12.           QUALIFIED PERFORMANCE-BASED AWARDS

(a)     Purpose. The purpose of this Section 12 is to provide the Committee the ability to grant Restricted Stock as Qualified Performance-Based Awards. If the Committee, in its discretion, decides to grant to a Covered Employee an Award that is intended to constitute a Qualified Performance-Based Award, the provisions of this Section 12 shall control over any contrary provision contained herein; provided, however, that the Committee may grant Awards to Covered Employees that are based on Performance Criteria or Performance Goals that do not satisfy the requirements of this Section 12.
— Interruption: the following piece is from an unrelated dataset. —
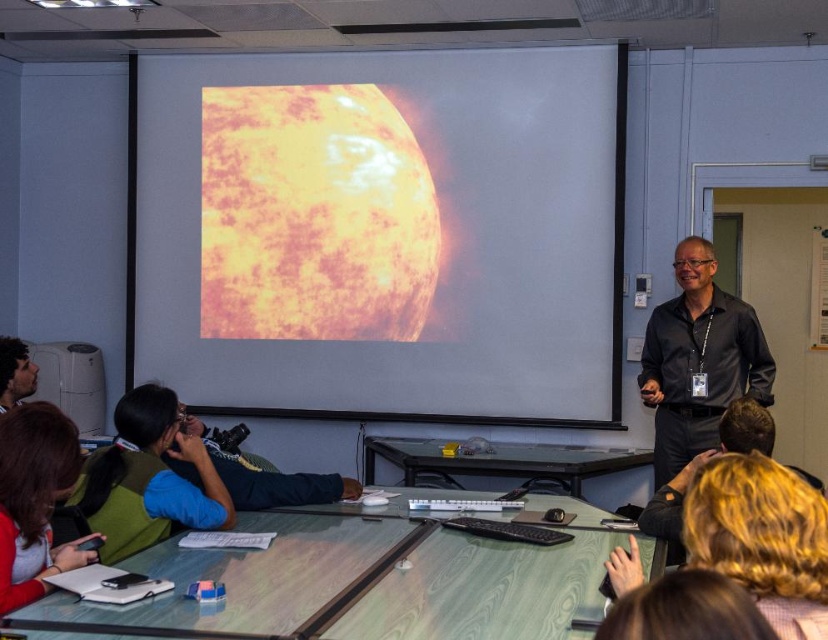 Consider the image. You are a photographer in the classroom and want to take a photo of the black shirt at right and the black shirt at center. Which one is closer to the camera?

→ The black shirt at right is positioned over the black shirt at center, so it is closer to the camera.

You are a student who needs to place a 1.5 meter long project board on the green wood table at lower center. Can you fit it on the table without overlapping the edges?

The green wood table at lower center is 1.74 meters long, so yes, the 1.5 meter project board can fit on it without overlapping the edges.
(b)     Applicability. This Section 12 shall apply only to those Covered Employees selected by the Committee to receive Qualified Performance-Based Awards. The designation of a Covered Employee as a Participant for a Performance Period shall not in any manner entitle the Participant to receive an Award for the relevant Performance Period. Moreover, designation of a Covered Employee as a Participant for a particular Performance Period shall not require designation of such Covered Employee as a Participant in any subsequent Performance Period and designation of one Covered Employee as a Participant shall not require designation of any other Covered Employees as a Participant in such period or in any other period.

(c)     Procedures with Respect to Qualified Performance-Based Awards. To the extent necessary to comply with the Qualified Performance-Based Award requirements of Code Section 162(m)(4)(C), with respect to any Award that may be granted to one or more Covered Employees, no later than 90 days following the commencement of any fiscal year in question or any other designated fiscal period or period of service (or such other time as may be required or permitted by Code Section 162(m)), the Committee shall, in writing, (a) designate one or more Covered Employees, (b) select the Performance Criteria applicable to the Performance Period, (c) establish the Performance Goals, and amounts of such Awards, as applicable, which may be earned for such Performance Period, and (d) specify the relationship between Performance Criteria and the Performance Goals and the amounts of such Restricted Stock Awards, as applicable, to be earned by each Covered Employee for such Performance Period. Following the completion of each Performance Period, the Committee shall certify in writing whether the applicable Performance Goals have been achieved for such Performance Period. No Award or portion thereof that is subject to the satisfaction of any condition shall be considered to be earned or vested until the Committee certifies in writing that the conditions to which the distribution, earning or vesting of such Award is subject have been achieved. The Committee may not increase during a year the amount of a Qualified Performance-Based Award that would otherwise be payable upon satisfaction of the conditions but may reduce or eliminate the payments as provided for in the Award Agreement.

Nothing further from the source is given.